PARIS — The state of Minnesota lost its bid to host what would have been the first world’s fair on U.S. soil in almost 40 years when the organization that oversees the events voted Wednesday to make Argentina’s capital the site of one planned for 2022-2023.
The Trump administration has sought to boost American interest in world’s fairs, international displays of ingenuity that in the past brought the world the Eiffel Tower, the Ferris wheel and Seattle’s Space Needle.
But in its latest vote, members of the Bureau of International Expositions, based in Paris, picked Buenos Aires over rivals Bloomington, Minn., and Poland’s third-largest city, Lodz, to host a specialized World Expo.
Argentinians at the vote literally jumped for joy as the result was announced — and then started handing out white-and-blue soccer T-shirts with star Argentinian player Lionel Messi’s name on them.
Delegates donned the T-shirts on top of their suits as members of the Argentinian bid team hugged and kissed each other in excitement and relief.
It will be the first expo in Latin America under the auspices of the BIE, which began operations in 1931.
Full-scale World Expos that last six months are now held every five years, while three-month expos devoted to specific themes take place in intervening years.
The U.S. delegation was clearly disappointed, but the State Department said in a statement it “looks forward to working with other U.S. cities and states interested in bidding to host a future World’s Fair.”
“I’m confident we’ve done nothing but good for our region, and for the advancement of the theme Healthy People, Healthy Planet,” Minnesota board member Marilyn Carlson Nelson said in a statement.
Gov.

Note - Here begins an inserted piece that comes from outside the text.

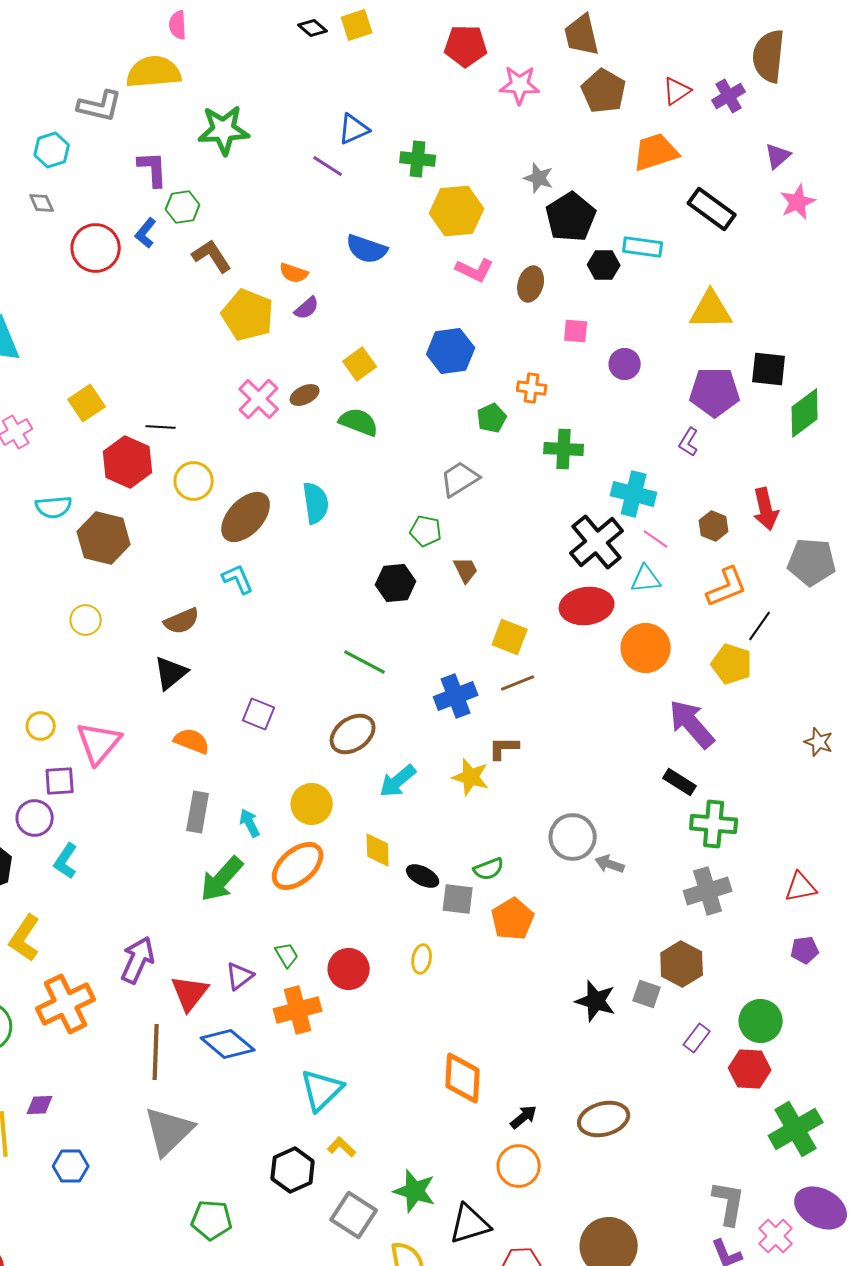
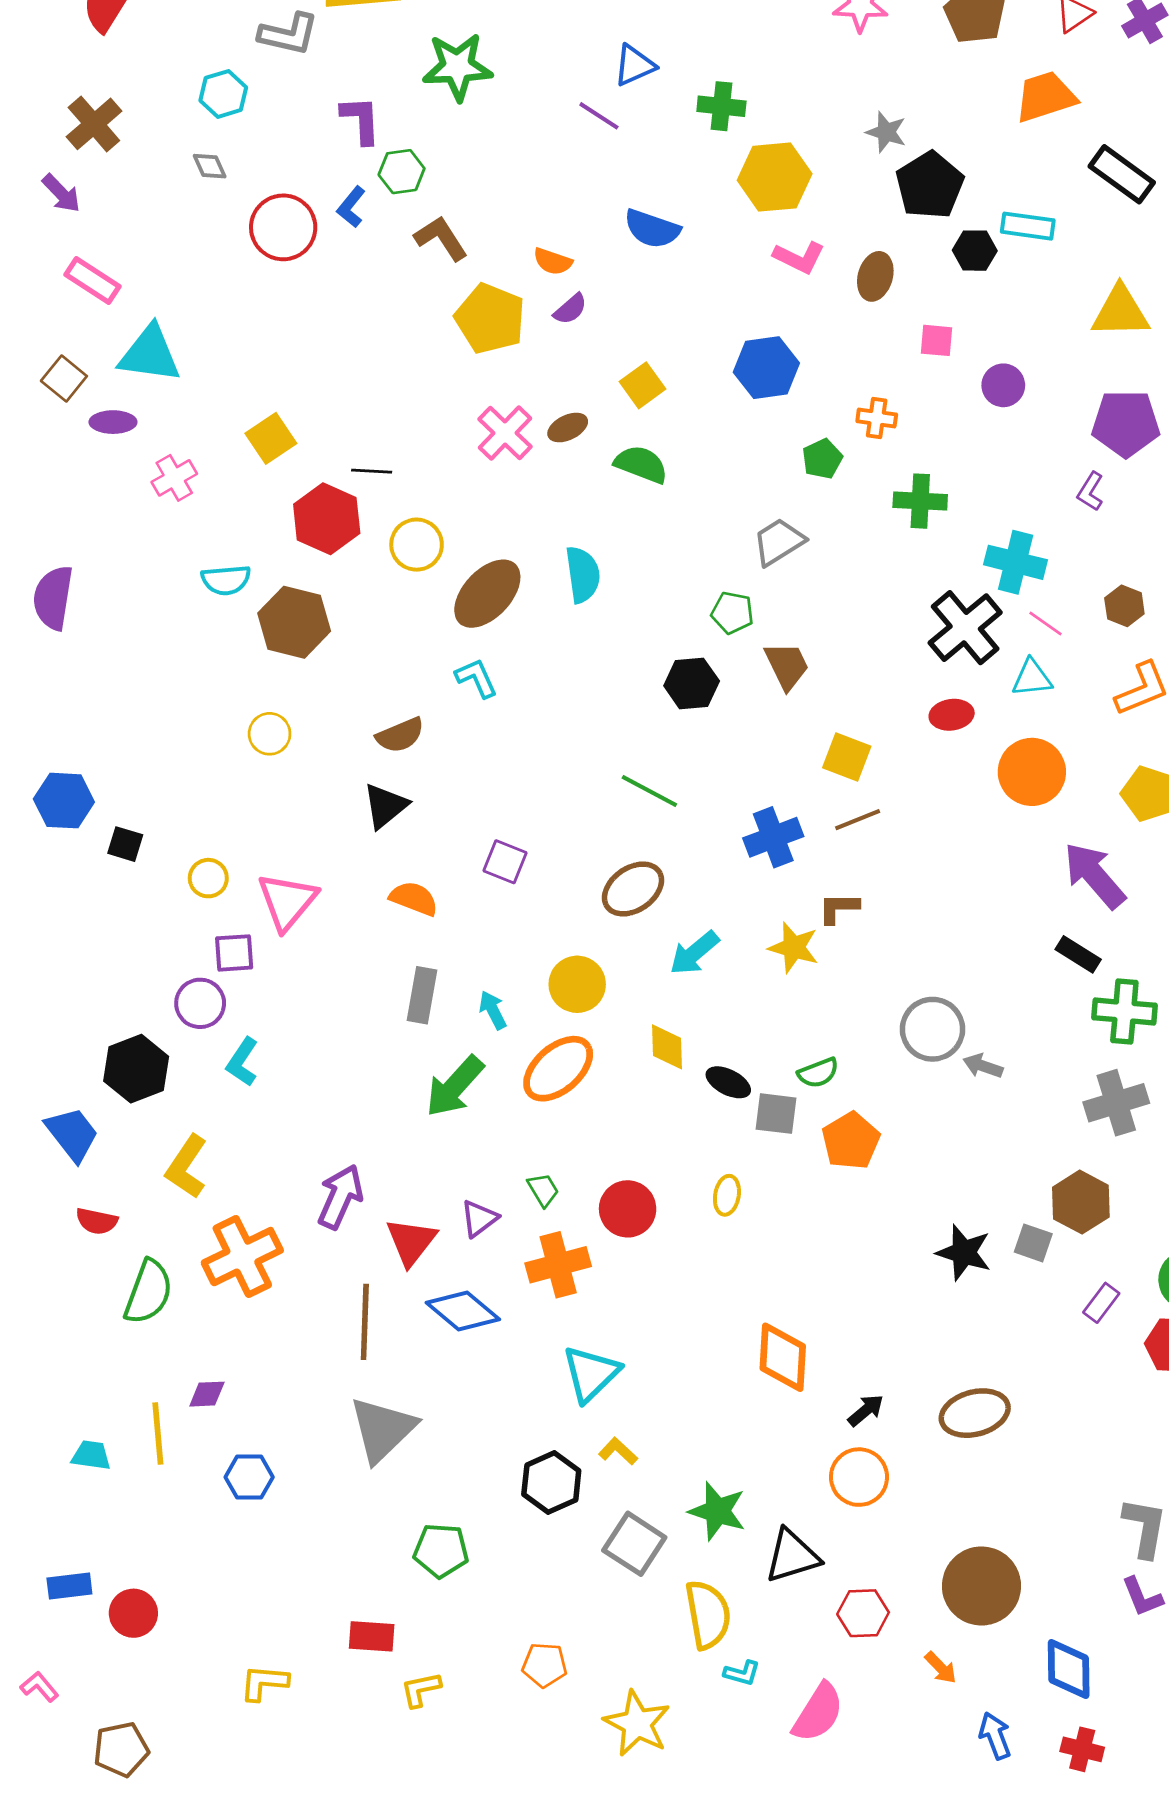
brown trapezoid: (466, 570) -> (787, 666), size x1.4
red ellipse: (587, 606) -> (952, 715), size x0.6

Mark Dayton said the committee “put our state’s many accolades on the world stage, and demonstrated again why Minnesota is such a world-class place to live, work, and innovate.”
Minnesota had proposed a health-focused expo to capitalize on the state’s world-class medical institutions and medical device makers.

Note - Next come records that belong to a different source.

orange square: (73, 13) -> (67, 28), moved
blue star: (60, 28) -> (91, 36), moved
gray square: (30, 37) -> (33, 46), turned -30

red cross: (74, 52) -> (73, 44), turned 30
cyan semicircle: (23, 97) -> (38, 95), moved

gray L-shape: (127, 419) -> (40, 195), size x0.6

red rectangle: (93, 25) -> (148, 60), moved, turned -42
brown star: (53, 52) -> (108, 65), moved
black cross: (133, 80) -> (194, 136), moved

The Polish delegation looked especially grim after the defeat of its bid, on the theme of how post-industrial cities can reinvent themselves.

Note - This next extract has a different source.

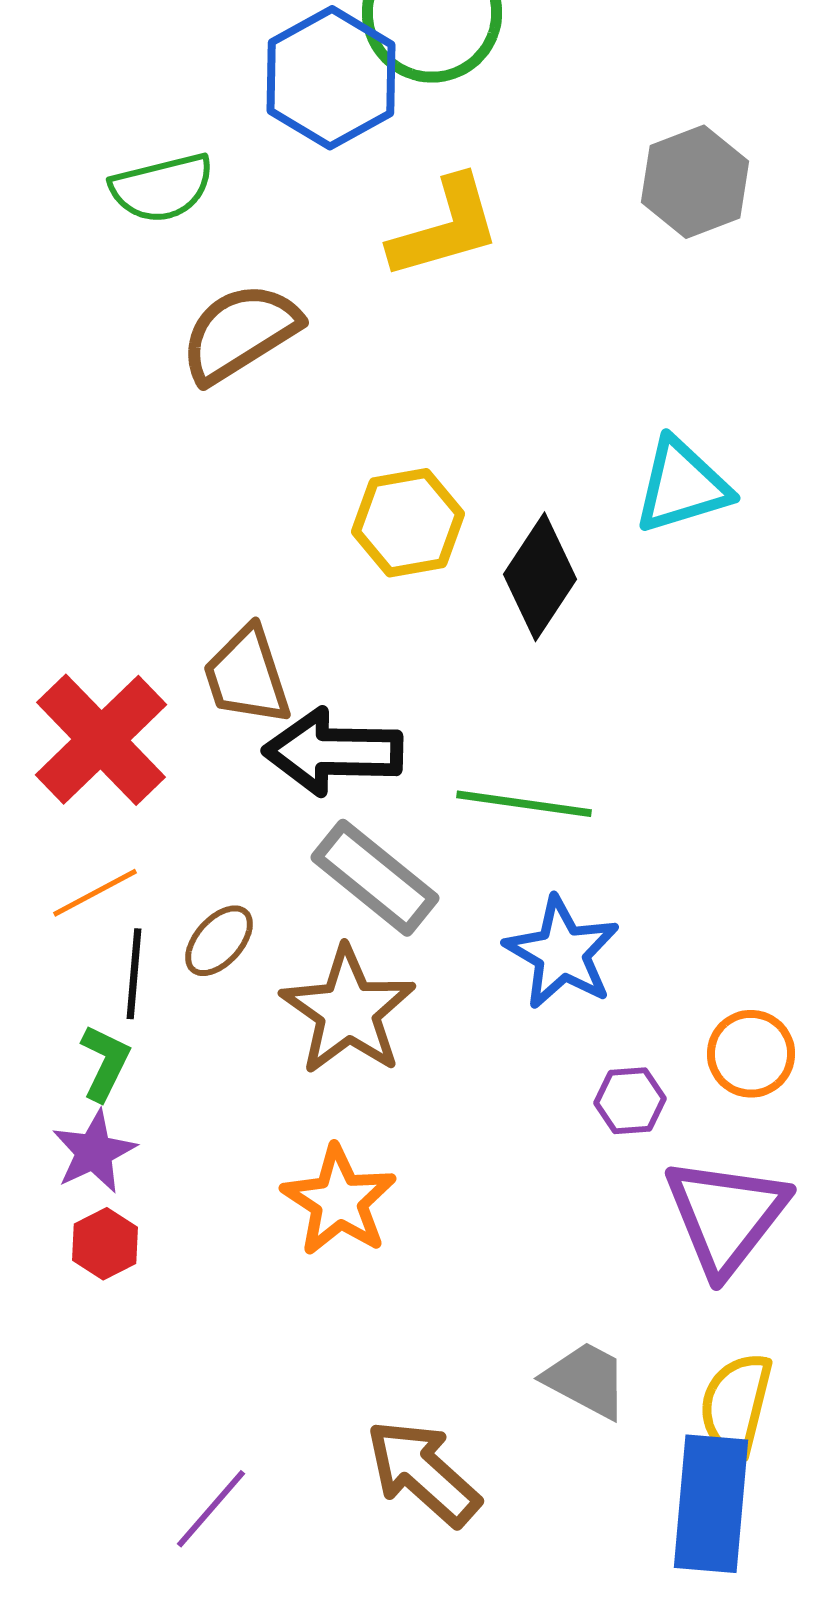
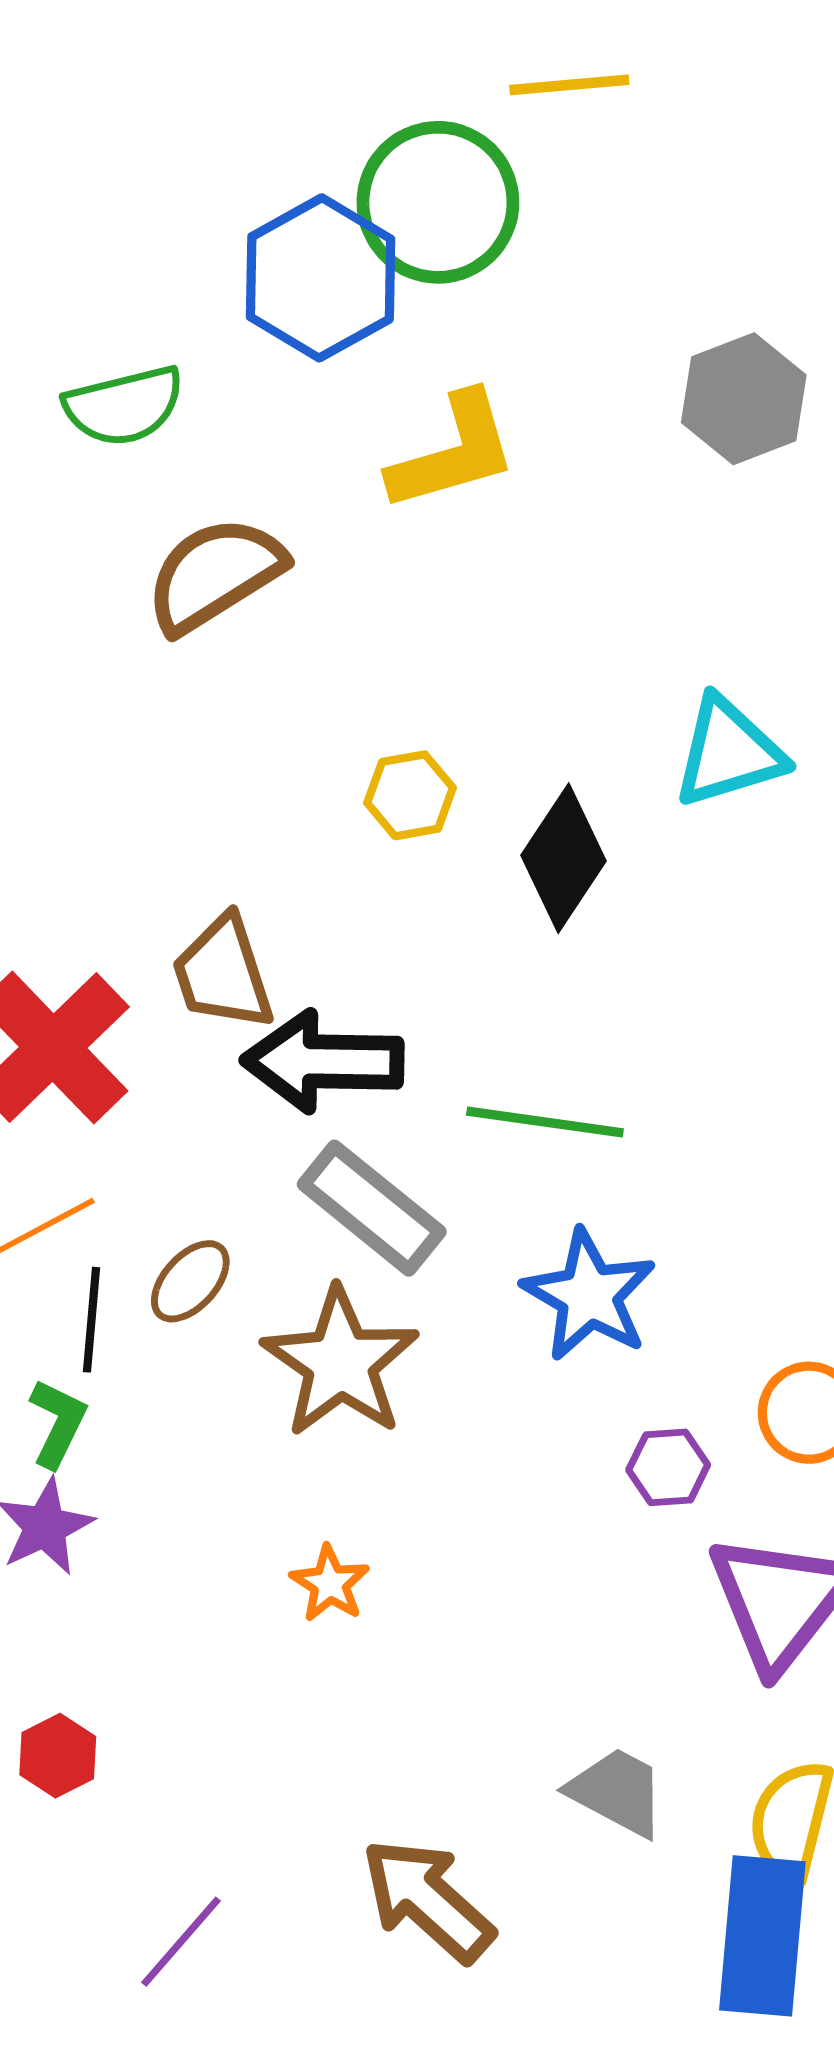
yellow hexagon: (408, 523) -> (410, 795), size x0.7
orange star: (339, 1201) -> (330, 1584), size x0.6
red hexagon: (105, 1244) -> (58, 1756), moved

Argentine Foreign Minister Jorge Faurie said Buenos Aires’ bid is aimed at showing creative ways that smartphones and other increasingly accessible technology can “give people around the world an opportunity to have better lives.”
“We are very happy not only for my country but for South America,” Faurie told reporters in Paris as he invited countries around the world to mount exhibits at the expo.
Argentina’s organizers hope the event will attract at least 6 million visitors.
Dubai, in the United Arab Emirates, is set to host the next full World Expo in 2020. A specialized expo focused on energy was held this year in Kazakhstan’s capital, Astana.